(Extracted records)
****************
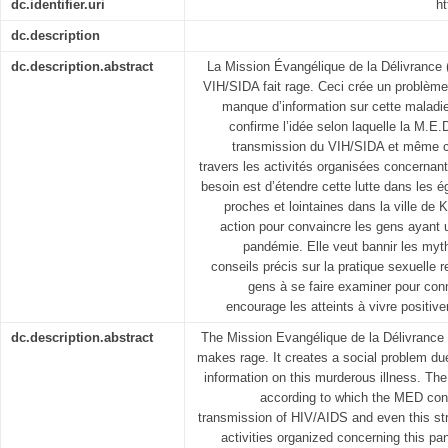
dc.identifier.uri
ht
dc.description
dc.description.abstract
La Mission Évangélique de la Délivrance (
VIH/SIDA fait rage. Ceci crée un problème
manque d’information sur cette maladie 
confirme l’idée selon laquelle la M.E.
transmission du VIH/SIDA et même ce
travers les activités organisées concernan
besoin est d’étendre cette lutte dans les
proches et lointaines dans la ville de
action pour convaincre les gens ayant 
pandémie. Elle veut bannir les myth
conseils précis sur la pratique sexuell
gens à se faire examiner pour conna
encourage les atteints à vivre positiv
dc.description.abstract
The Mission Evangélique de la Délivrance 
makes rage. It creates a social problem due
information on this murderous illness. Th
according to which the MED contr
transmission of HIV/AIDS and even this str
activities organized concerning this p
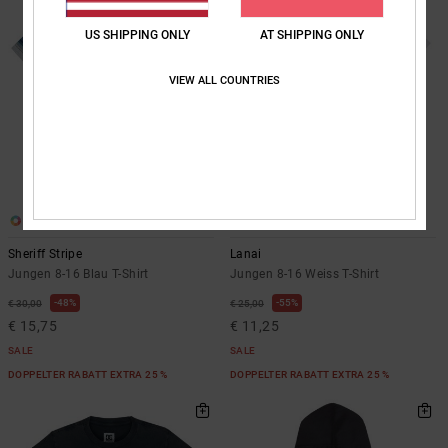
US SHIPPING ONLY
AT SHIPPING ONLY
VIEW ALL COUNTRIES
1
1
Sheriff Stripe
Lanai
Jungen 8-16 Blau T-Shirt
Jungen 8-16 Weiss T-Shirt
48%
55%
€ 30,00
€ 25,00
€ 15,75
€ 11,25
SALE
SALE
DOPPELTER RABATT EXTRA 25 %
DOPPELTER RABATT EXTRA 25 %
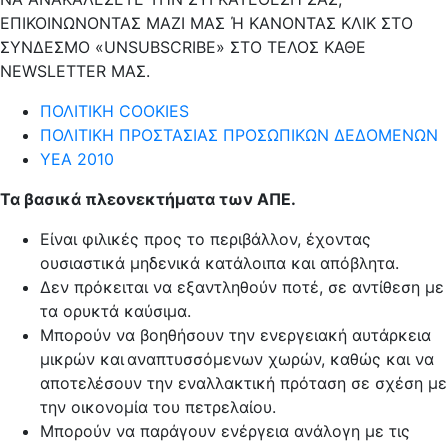
ΕΠΙΚΟΙΝΩΝΟΝΤΑΣ ΜΑΖΙ ΜΑΣ Ή ΚΑΝΟΝΤΑΣ ΚΛΙΚ ΣΤΟ
ΣΥΝΔΕΣΜΟ «UNSUBSCRIBE» ΣΤΟ ΤΕΛΟΣ ΚΑΘΕ
NEWSLETTER ΜΑΣ.
ΠΟΛΙΤΙΚΗ COOKIES
ΠΟΛΙΤΙΚΗ ΠΡΟΣΤΑΣΙΑΣ ΠΡΟΣΩΠΙΚΩΝ ΔΕΔΟΜΕΝΩΝ
ΥΕΑ 2010
Τα βασικά πλεονεκτήματα των ΑΠΕ.
Είναι φιλικές προς το περιβάλλον, έχοντας
ουσιαστικά μηδενικά κατάλοιπα και απόβλητα.
Δεν πρόκειται να εξαντληθούν ποτέ, σε αντίθεση με
τα ορυκτά καύσιμα.
Μπορούν να βοηθήσουν την ενεργειακή αυτάρκεια
μικρών και αναπτυσσόμενων χωρών, καθώς και να
αποτελέσουν την εναλλακτική πρόταση σε σχέση με
την οικονομία του πετρελαίου.
Mπορούν να παράγουν ενέργεια ανάλογη με τις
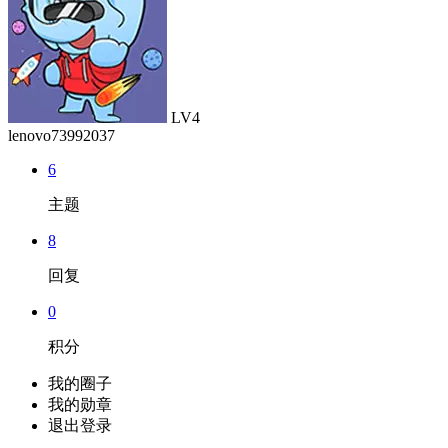
LV4
lenovo73992037
6
主题
8
回复
0
积分
我的圈子
我的勋章
退出登录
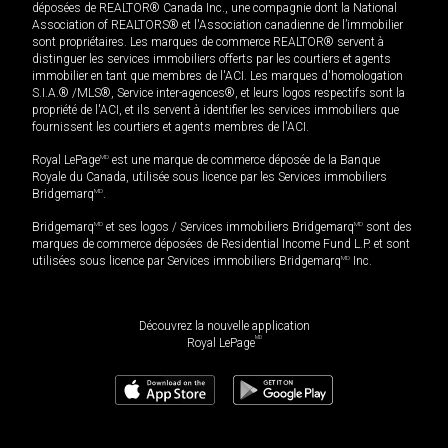
déposées de REALTOR® Canada Inc., une compagnie dont la National
Association of REALTORS® et l'Association canadienne de l’immobilier
sont propriétaires. Les marques de commerce REALTOR® servent à
distinguer les services immobiliers offerts par les courtiers et agents
immobilier en tant que membres de l'ACI. Les marques d'homologation
S.I.A.® /MLS®, Service inter-agences®, et leurs logos respectifs sont la
propriété de l'ACI, et ils servent à identifier les services immobiliers que
fournissent les courtiers et agents membres de l'ACI.
Royal LePage
MD
est une marque de commerce déposée de la Banque
Royale du Canada, utilisée sous licence par les Services immobiliers
Bridgemarq
MD
.
Bridgemarq
MD
et ses logos / Services immobiliers Bridgemarq
MD
sont des
marques de commerce déposées de Residential Income Fund L.P. et sont
utilisées sous licence par Services immobiliers Bridgemarq
MD
Inc.
Découvrez la nouvelle application
MD
Royal LePage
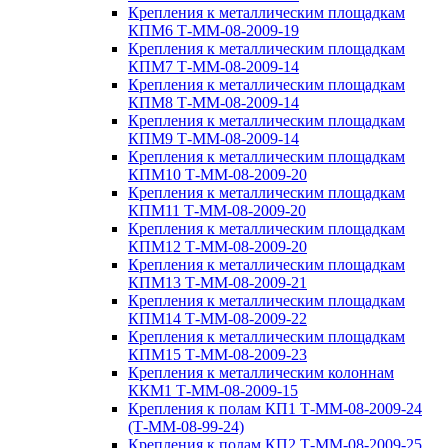
Крепления к металлическим площадкам
КПМ6 Т-ММ-08-2009-19
Крепления к металлическим площадкам
КПМ7 Т-ММ-08-2009-14
Крепления к металлическим площадкам
КПМ8 Т-ММ-08-2009-14
Крепления к металлическим площадкам
КПМ9 Т-ММ-08-2009-14
Крепления к металлическим площадкам
КПМ10 Т-ММ-08-2009-20
Крепления к металлическим площадкам
КПМ11 Т-ММ-08-2009-20
Крепления к металлическим площадкам
КПМ12 Т-ММ-08-2009-20
Крепления к металлическим площадкам
КПМ13 Т-ММ-08-2009-21
Крепления к металлическим площадкам
КПМ14 Т-ММ-08-2009-22
Крепления к металлическим площадкам
КПМ15 Т-ММ-08-2009-23
Крепления к металлическим колоннам
ККМ1 Т-ММ-08-2009-15
Крепления к полам КП1 Т-ММ-08-2009-24
(Т-ММ-08-99-24)
Крепления к полам КП2 Т-ММ-08-2009-25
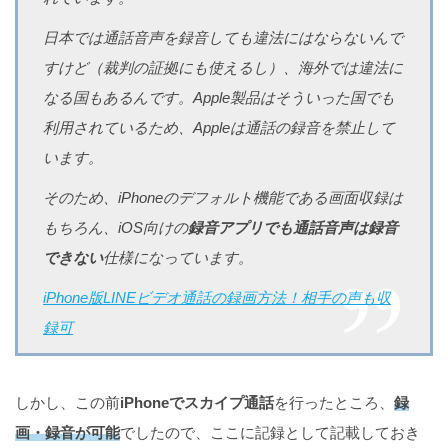
日本では通話音声を録音しても違法にはならないんで
すけど（裁判の証拠にも使えるし）、海外では違法に
なる国もあるんです。Apple製品はそういった国でも
利用されているため、Appleは通話の録音を禁止して
います。
そのため、iPhoneのデフォルト機能である画面収録は
もちろん、iOS向けの
録音アプリでも通話音声は録音
できない
仕様になっています。
iPhone版LINEビデオ通話の録画方法！相手の声も収
録可
しかし、この前
iPhoneでスカイプ通話
を行ったところ、
録
画・録音が可能
でしたので、ここに記録として記載しておき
****************
→ **Work order**
Reproduce verbatim only the lines from the one holding "すけど（裁判の証拠にも使えるし）、海外では違法に" through the end of the records.

→ **Answer section**
すけど（裁判の証拠にも使えるし）、海外では違法に
なる国もあるんです。Apple製品はそういった国でも
利用されているため、Appleは通話の録音を禁止して
います。
そのため、iPhoneのデフォルト機能である画面収録は
もちろん、iOS向けの
録音アプリでも通話音声は録音
できない
仕様になっています。
iPhone版LINEビデオ通話の録画方法！相手の声も収
録可
しかし、この前
iPhoneでスカイプ通話
を行ったところ、
録
画・録音が可能
でしたので、ここに記録として記載しておき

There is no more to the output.